Optar por el camino del diálogo no es un acto de debilidad, sino de profunda responsabilidad histórica. En pleno 2025, mientras aún no se apagan los ecos de la guerra en Ucrania ni se resuelven las heridas abiertas en Gaza por el conflicto entre Israel y Hamás, resulta inaceptable que el mundo siga girando en torno a misiles, drones y ofensivas militares. La humanidad ha alcanzado hitos científicos, tecnológicos y sociales impresionantes, pero sigue atrapada en los mismos errores del pasado cuando el poder se impone por las armas. ¿De qué sirve el progreso si no somos capaces de preservar la vida?

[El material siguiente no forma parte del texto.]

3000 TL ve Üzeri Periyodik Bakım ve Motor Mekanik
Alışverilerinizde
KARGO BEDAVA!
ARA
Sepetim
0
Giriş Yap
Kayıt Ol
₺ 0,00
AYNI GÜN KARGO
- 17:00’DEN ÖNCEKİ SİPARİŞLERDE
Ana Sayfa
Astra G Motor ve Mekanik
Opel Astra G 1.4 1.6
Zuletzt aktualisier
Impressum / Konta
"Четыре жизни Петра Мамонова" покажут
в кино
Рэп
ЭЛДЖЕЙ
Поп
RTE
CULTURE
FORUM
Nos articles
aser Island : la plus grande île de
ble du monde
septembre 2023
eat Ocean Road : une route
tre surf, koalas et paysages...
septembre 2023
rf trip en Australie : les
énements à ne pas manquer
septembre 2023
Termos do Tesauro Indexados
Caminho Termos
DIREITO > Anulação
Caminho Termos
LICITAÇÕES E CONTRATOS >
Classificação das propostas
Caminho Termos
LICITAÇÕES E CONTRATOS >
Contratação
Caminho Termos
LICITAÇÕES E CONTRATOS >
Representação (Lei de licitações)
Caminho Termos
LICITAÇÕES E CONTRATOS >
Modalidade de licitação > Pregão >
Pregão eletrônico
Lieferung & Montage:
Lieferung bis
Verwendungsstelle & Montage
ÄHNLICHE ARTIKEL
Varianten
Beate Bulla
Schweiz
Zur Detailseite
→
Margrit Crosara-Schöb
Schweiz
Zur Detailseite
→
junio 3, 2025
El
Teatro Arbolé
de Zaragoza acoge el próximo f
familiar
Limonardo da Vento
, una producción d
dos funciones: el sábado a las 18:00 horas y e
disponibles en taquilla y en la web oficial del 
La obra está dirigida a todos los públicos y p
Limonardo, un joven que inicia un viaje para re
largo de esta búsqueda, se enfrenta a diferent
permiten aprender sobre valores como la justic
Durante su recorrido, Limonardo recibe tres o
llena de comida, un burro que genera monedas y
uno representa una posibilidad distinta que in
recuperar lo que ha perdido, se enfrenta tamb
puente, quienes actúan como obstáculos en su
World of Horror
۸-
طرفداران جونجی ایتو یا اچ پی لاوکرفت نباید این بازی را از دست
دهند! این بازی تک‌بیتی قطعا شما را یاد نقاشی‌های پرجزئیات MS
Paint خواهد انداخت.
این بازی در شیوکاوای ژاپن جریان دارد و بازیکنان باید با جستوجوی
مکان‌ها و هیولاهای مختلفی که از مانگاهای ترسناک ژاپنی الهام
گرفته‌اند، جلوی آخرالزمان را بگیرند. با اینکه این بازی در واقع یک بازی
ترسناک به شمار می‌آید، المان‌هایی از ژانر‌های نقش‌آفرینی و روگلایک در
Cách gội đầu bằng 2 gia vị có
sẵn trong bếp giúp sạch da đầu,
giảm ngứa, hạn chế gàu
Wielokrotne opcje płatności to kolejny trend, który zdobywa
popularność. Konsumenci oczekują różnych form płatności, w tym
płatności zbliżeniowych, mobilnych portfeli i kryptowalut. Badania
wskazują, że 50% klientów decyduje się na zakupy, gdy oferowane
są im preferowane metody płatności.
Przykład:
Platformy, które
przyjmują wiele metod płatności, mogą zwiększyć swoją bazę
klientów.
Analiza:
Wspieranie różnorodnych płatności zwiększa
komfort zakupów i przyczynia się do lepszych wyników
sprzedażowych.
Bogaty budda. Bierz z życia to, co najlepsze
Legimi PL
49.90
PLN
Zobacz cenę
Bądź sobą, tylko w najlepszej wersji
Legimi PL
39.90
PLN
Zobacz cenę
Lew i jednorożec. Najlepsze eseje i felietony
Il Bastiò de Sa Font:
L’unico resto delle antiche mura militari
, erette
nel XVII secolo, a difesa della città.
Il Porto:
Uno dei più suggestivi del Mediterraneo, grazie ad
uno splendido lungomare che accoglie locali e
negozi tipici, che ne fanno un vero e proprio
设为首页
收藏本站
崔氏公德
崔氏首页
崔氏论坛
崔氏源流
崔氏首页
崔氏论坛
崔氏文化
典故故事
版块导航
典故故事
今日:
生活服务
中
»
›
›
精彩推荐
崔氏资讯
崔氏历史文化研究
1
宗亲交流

Cada conflicto internacional que se enciende no solo hiere a los involucrados directos, sino que erosiona la estabilidad global, sacude mercados, agudiza la pobreza y desplaza a miles de personas que huyen del horror. El planeta ya no resiste más guerras; las crisis económicas y los desafíos migratorios exigen cooperación y no confrontación. Por eso, la única salida coherente y sostenible es la diplomacia: sentarse, hablar, ceder. No es ingenuidad, es madurez. Y es, sin duda, lo mínimo que deberíamos exigirnos como civilización.